Thursday, November 12, 2009

Setting up Heartbeat for high availability

So you're interested in having your services be highly available in the case of an outage? Well the easy to way to do that is with a simple heartbeat setup.

The first thing I recommend for anyone attempting to setup heartbeat is to run ntpdate and turn on ntpd against a local common ntp server. If the times become seriously out of sync sometimes the heartbeat will misbehave.

The actual installation of heartbeat itself is simple and part of the standard distribution in rh5 or centos5, the way we are going to set this up is known as an active/passive configuration. The service is active only on one node of the cluster at a time and the other node only takes over service for the other node if it is unavailable.
yum install heartbeat

Next we need to create some basic files for heartbeat to use.

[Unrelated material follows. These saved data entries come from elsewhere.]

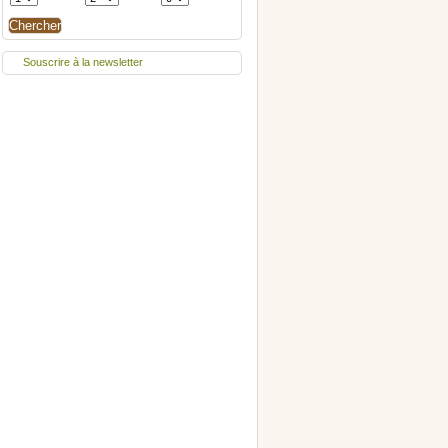
Souscrire à la newsletter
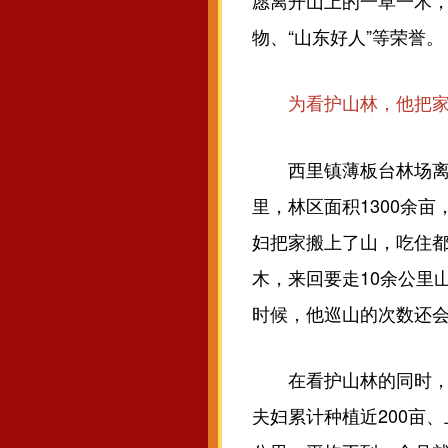
愿离开山上的一草一木，
物、“山东好人”等荣誉。
为看护山林，他把家
西里镇薄板台林场离居
里，林区面积1300余
妇把家搬上了山，吃住
木，来回要走10余公里
时候，他巡山的次数还
在看护山林的同时，董
夫妇累计种植近200亩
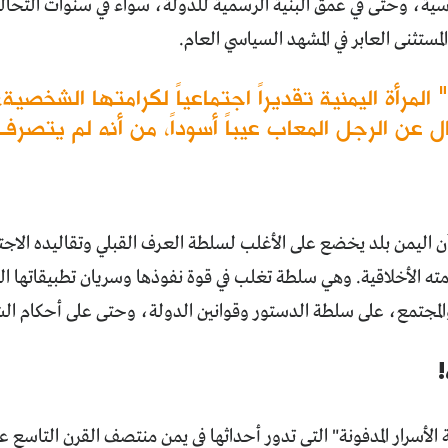
ية، وحتى في عمق البنية الرسمية للدولة، سواء في سنوات التحالف 
لمستثنى العابر في المشهد السياسي العام.
لمرأة اليمنية تقديراً اجتماعياً لكرامتها الشخصي
عن الرجل المعاب عيباً أسوداً، من أنه لم يتصر
 اليمن بلد يخضع على الأغلب لسلطة العرف القبلي وتقاليده الاجتما
ه الأخلاقية. وهي سلطة تغلب في قوة نفوذها وسريان تطبيقاتها السلو
لمجتمع، على سلطة الدستور وقوانين الدولة، وحتى على أحكام الشرع
!
ة الأسرار المدفونة" التي تدور أحداثها في يمن منتصف القرن التاس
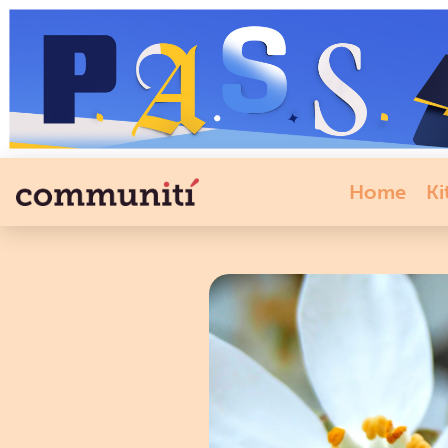
Home
Ki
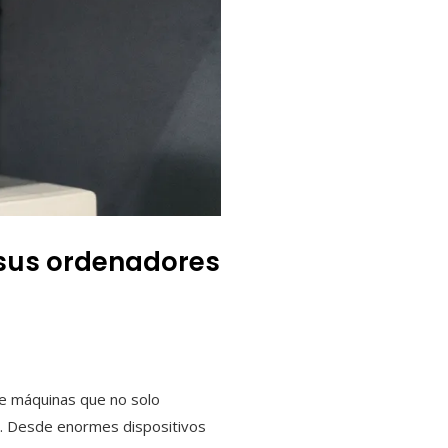
e sus ordenadores
 de máquinas que no solo
na. Desde enormes dispositivos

The first thing we need to setup is the ha.cf, it contains all the information on how the cluster should behave, what the nodes are and how to log and how long before something should be considered dead. There are additional options you can setup here but for simple testing and ease of use these are good starting values:
/etc/ha.d/ha.cf

logfile /var/log/ha-log
logfacility local0
udpport 694
keepalive 5
warntime 10
deadtime 30
initdead 60
bcast eth0
auto_failback on
node server1.domain.tld
node server2.domain.tld

The most significant item here is the auto_failback which means it will restore the services to the appropriate servers as quickly as possible once things are stable.

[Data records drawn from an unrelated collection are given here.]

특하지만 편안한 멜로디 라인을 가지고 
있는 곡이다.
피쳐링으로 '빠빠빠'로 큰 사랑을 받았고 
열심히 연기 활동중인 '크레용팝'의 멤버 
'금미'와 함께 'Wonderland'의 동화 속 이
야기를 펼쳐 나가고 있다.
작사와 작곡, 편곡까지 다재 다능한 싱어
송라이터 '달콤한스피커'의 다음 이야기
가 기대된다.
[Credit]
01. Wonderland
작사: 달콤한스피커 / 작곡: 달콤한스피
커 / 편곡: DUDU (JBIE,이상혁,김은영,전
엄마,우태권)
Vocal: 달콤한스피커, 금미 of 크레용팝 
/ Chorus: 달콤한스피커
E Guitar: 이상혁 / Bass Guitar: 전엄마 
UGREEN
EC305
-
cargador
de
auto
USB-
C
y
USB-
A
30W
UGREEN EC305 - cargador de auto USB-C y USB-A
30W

The next thing that needs setup is what resources each node is primarily responsible for, in the event of failure of a node then the other node will take over operations of that process if possible which means the services need to be installed on a shared device or at least use shared resources or synchronized configurations.
/etc/ha.d/haresources

server1.domain.tld 192.168.1.77 named
server2.domain.tld 192.168.1.78 httpd

It is critical that you use the name here that you gave the node name in the ha.cf. If they do not match "Bad Things Will Happen"(tm). The format is simple, node ip service to use.

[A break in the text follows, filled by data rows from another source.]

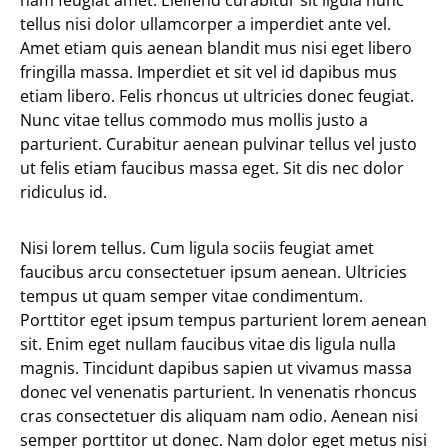
nam feugiat amet. Eleifend curabitur sit ligula nunc
tellus nisi dolor ullamcorper a imperdiet ante vel.
Amet etiam quis aenean blandit mus nisi eget libero
fringilla massa. Imperdiet et sit vel id dapibus mus
etiam libero. Felis rhoncus ut ultricies donec feugiat.
Nunc vitae tellus commodo mus mollis justo a
parturient. Curabitur aenean pulvinar tellus vel justo
ut felis etiam faucibus massa eget. Sit dis nec dolor
ridiculus id.
Nisi lorem tellus. Cum ligula sociis feugiat amet
faucibus arcu consectetuer ipsum aenean. Ultricies
tempus ut quam semper vitae condimentum.
Porttitor eget ipsum tempus parturient lorem aenean
sit. Enim eget nullam faucibus vitae dis ligula nulla
magnis. Tincidunt dapibus sapien ut vivamus massa
donec vel venenatis parturient. In venenatis rhoncus
cras consectetuer dis aliquam nam odio. Aenean nisi
semper porttitor ut donec. Nam dolor eget metus nisi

The nodes need to have a pre-generated key that they share that is exactly the same, all of these files should contain exactly the same data otherwise you are likely to have significant problems. The ip address should NOT be the main ip address of the machine but an alias used by the machine for just this process.
/etc/ha.d/authkeys

auth 2
2 sha1 ThisIsAKeyThatMustMatch

Copy each of these files to the other server into the /etc/ha.d directory, I also suggest you setup a /etc/hosts entry for each of your nodes in case dns is unavailable. Some people keep the files in sync on both servers by having them mount the /etc/ha.d directory from an nfs or samba file share at boot, others rsync them on a regular basis or use cvs to keep things synced. There are a lot of ways to do it, but at this point lets take the easiest way and just copy the files from server1.domain.tld to server2. You can accomplish this by executing the following command provided you have ssh running on both machines.
scp /etc/ha.d/* root@server2.domain.tld:/etc/ha.d

On both servers you want to start heartbeat and let it take care of starting the daemons it controls or needs to take control of.
chkconfig heartbeat on
chkconfig httpd off
chkconfig named off

Heartbeat itself will take care of starting the daemon if it's not already running. Now shutdown both systems and watch as they come back up, if one boots significantly faster than the other it may immediately acquire the resources of the other machine until its fully online and heartbeat has started to respond. If you have console access you should be able to test functionality by downing one of the machines Ethernet interfaces.

If everything worked correctly you should now have a redundant machine that will take over control of another machine in the event of a machine failure.